Deficits in ERK and CREB activation in the hippocampus after traumatic brain injury.

The Miami Project to Cure Paralysis, Department of Neurological Surgery, University of Miami Miller School of Medicine, Miami, FL 33136, United States.
Neuroscience Letters (impact factor: 2.11). 05/2009; 459(2):52-6. DOI:10.1016/j.neulet.2009.04.064
Source: PubMed

ABSTRACT Traumatic brain injury (TBI) activates several protein kinase signaling pathways in the hippocampus that are critical for hippocampal-dependent memory formation. In particular, extracellular signal-regulated kinase (ERK), a protein kinase activated during and necessary for hippocampal-dependent learning, is transiently activated after TBI. However, TBI patients experience hippocampal-dependent cognitive deficits that occur for several months to years after the initial injury. Although basal activation levels of ERK return to sham levels within hours after TBI, we hypothesized that activation of ERK may be impaired after TBI. Adult male Sprague-Dawley rats received either sham surgery or moderate parasagittal fluid-percussion brain injury.
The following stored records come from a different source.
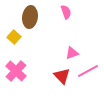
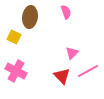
yellow square: rotated 16 degrees counterclockwise
pink triangle: rotated 24 degrees counterclockwise
pink cross: rotated 15 degrees counterclockwise
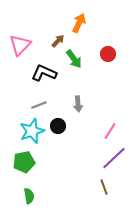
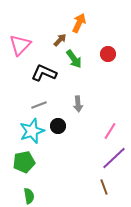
brown arrow: moved 2 px right, 1 px up
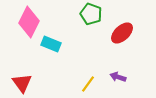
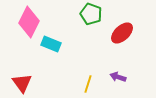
yellow line: rotated 18 degrees counterclockwise
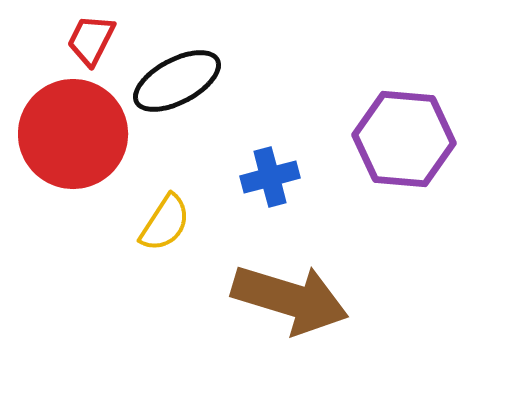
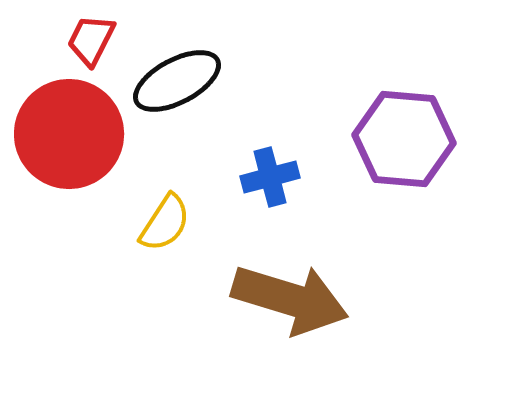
red circle: moved 4 px left
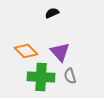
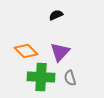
black semicircle: moved 4 px right, 2 px down
purple triangle: rotated 25 degrees clockwise
gray semicircle: moved 2 px down
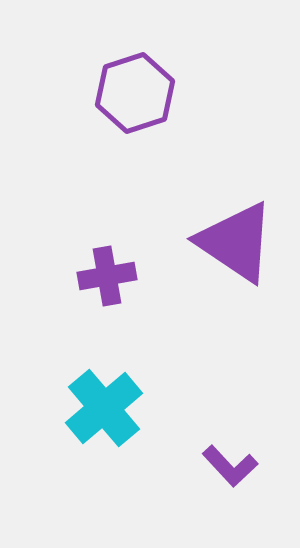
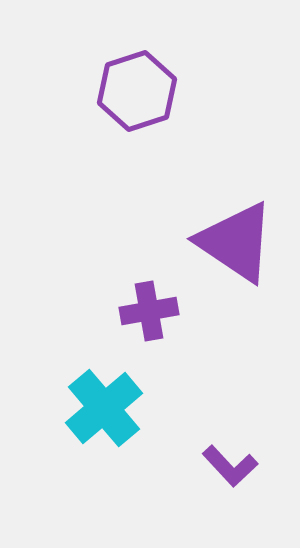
purple hexagon: moved 2 px right, 2 px up
purple cross: moved 42 px right, 35 px down
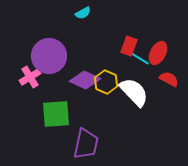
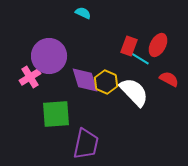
cyan semicircle: rotated 126 degrees counterclockwise
red ellipse: moved 8 px up
purple diamond: rotated 48 degrees clockwise
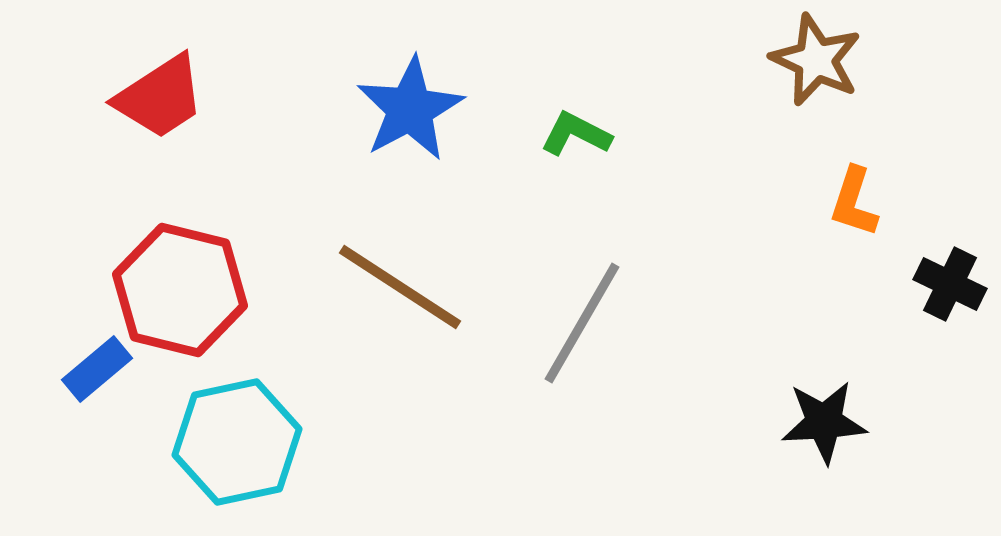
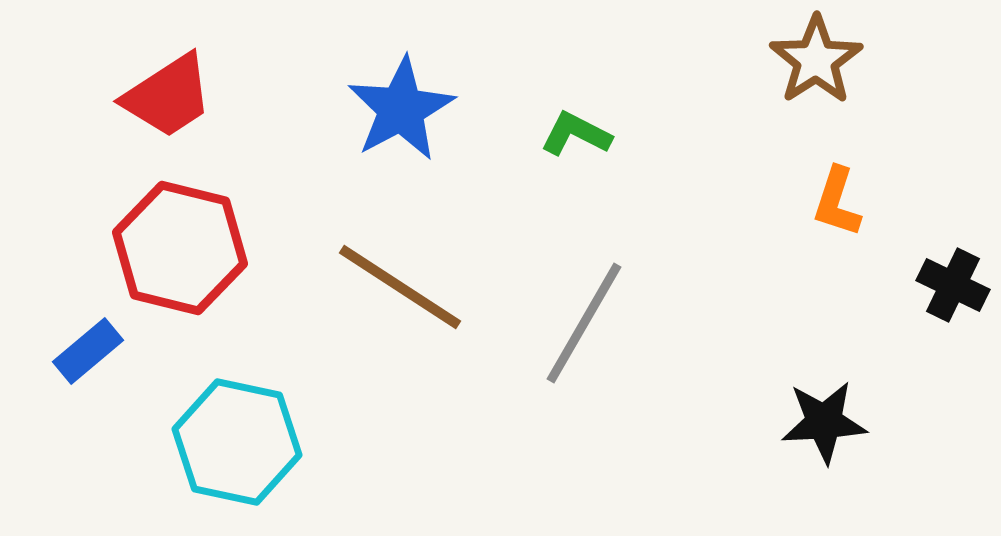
brown star: rotated 14 degrees clockwise
red trapezoid: moved 8 px right, 1 px up
blue star: moved 9 px left
orange L-shape: moved 17 px left
black cross: moved 3 px right, 1 px down
red hexagon: moved 42 px up
gray line: moved 2 px right
blue rectangle: moved 9 px left, 18 px up
cyan hexagon: rotated 24 degrees clockwise
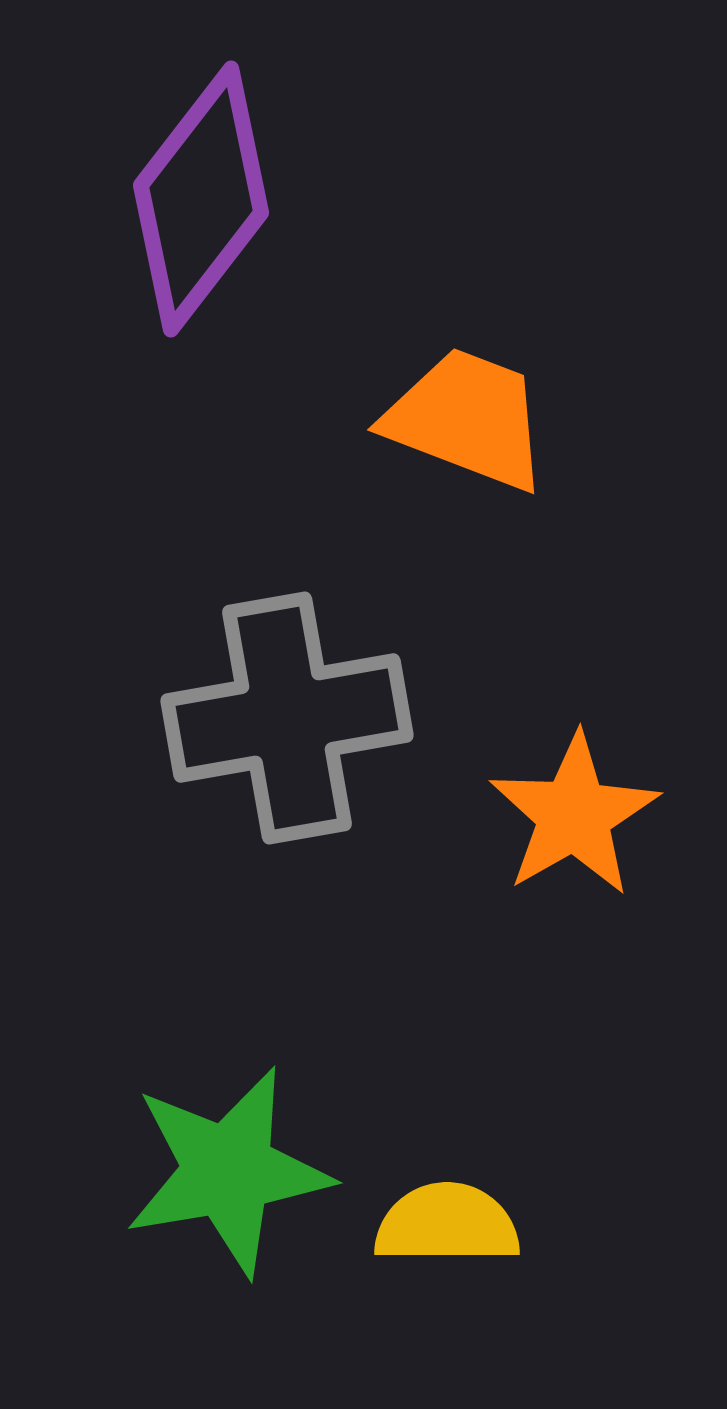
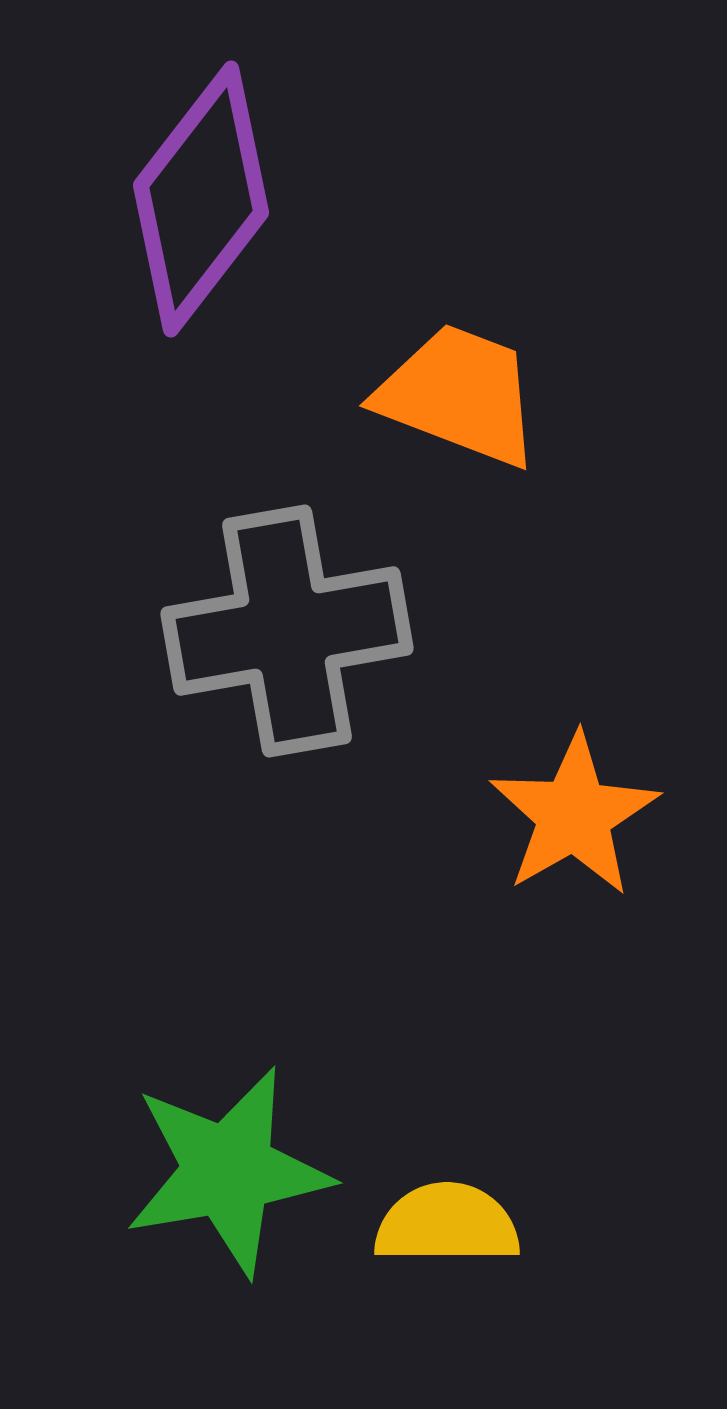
orange trapezoid: moved 8 px left, 24 px up
gray cross: moved 87 px up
At 2, 8, or 12 weeks after surgery, the ipsilateral hippocampi of sham surgery and TBI animals were sectioned into transverse slices. After 2h of recovery in oxygenated artificial cerebrospinal fluid, the hippocampal slices were stimulated with glutamate or KCl depolarization, then analyzed by western blotting for phosphorylated, activated ERK and one of its downstream effectors, the transcription factor cAMP response element-binding protein (CREB). We found that activation of ERK (p<0.05) and CREB (p<0.05) after 30s of glutamate stimulation or KCl depolarization was decreased in hippocampal slices from animals at 2, 8, or 12 weeks after TBI as compared to sham animals. Basal levels of phosphorylated or total ERK were not significantly altered at 2, 8, or 12 weeks after TBI, although basal levels of phosphorylated CREB were decreased 12 weeks post-trauma. These results suggest that TBI results in chronic signaling deficits through the ERK-CREB pathway in the hippocampus.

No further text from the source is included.